INSTRUCTIONS TO FOLLOW ::
From the line containing "PALUU PODIUMILLE – LAURI JOONA KOLMAS" through the last line, print the records exactly and nothing else.

Extracted page text data:
□ □ □ □ □

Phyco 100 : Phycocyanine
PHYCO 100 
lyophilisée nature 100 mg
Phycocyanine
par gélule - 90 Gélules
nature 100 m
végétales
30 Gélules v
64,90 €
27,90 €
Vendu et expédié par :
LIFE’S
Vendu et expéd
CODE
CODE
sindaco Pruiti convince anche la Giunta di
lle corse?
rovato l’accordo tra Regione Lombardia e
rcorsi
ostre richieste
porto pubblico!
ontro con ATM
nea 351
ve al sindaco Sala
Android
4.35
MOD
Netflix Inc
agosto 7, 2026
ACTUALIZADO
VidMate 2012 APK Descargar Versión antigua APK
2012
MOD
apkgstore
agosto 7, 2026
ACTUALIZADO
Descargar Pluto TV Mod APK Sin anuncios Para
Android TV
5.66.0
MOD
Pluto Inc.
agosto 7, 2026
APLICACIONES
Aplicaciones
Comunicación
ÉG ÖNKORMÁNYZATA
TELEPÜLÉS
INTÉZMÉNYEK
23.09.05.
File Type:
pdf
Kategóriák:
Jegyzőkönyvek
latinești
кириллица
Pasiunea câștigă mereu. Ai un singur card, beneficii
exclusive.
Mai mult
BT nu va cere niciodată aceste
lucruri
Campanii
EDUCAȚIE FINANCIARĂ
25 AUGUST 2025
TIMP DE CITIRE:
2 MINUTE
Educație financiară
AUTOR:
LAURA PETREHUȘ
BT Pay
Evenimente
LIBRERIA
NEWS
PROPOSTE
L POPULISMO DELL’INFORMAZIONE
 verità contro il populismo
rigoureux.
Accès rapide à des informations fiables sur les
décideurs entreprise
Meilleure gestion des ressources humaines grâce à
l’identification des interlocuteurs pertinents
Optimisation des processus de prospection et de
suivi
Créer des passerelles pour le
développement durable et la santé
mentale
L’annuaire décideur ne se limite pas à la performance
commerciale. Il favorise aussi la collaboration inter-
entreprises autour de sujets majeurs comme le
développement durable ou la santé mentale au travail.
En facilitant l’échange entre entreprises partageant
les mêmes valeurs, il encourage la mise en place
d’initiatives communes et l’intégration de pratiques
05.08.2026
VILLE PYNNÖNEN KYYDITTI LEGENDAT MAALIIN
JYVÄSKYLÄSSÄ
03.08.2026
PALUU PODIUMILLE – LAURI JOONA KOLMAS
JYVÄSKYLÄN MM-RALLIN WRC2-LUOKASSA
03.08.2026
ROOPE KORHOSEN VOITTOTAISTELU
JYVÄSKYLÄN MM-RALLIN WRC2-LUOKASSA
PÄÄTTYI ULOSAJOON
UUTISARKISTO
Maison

□ □ □ □ □

OUTPUT FOR THIS TASK ::
PALUU PODIUMILLE – LAURI JOONA KOLMAS
JYVÄSKYLÄN MM-RALLIN WRC2-LUOKASSA
03.08.2026
ROOPE KORHOSEN VOITTOTAISTELU
JYVÄSKYLÄN MM-RALLIN WRC2-LUOKASSA
PÄÄTTYI ULOSAJOON
UUTISARKISTO
Maison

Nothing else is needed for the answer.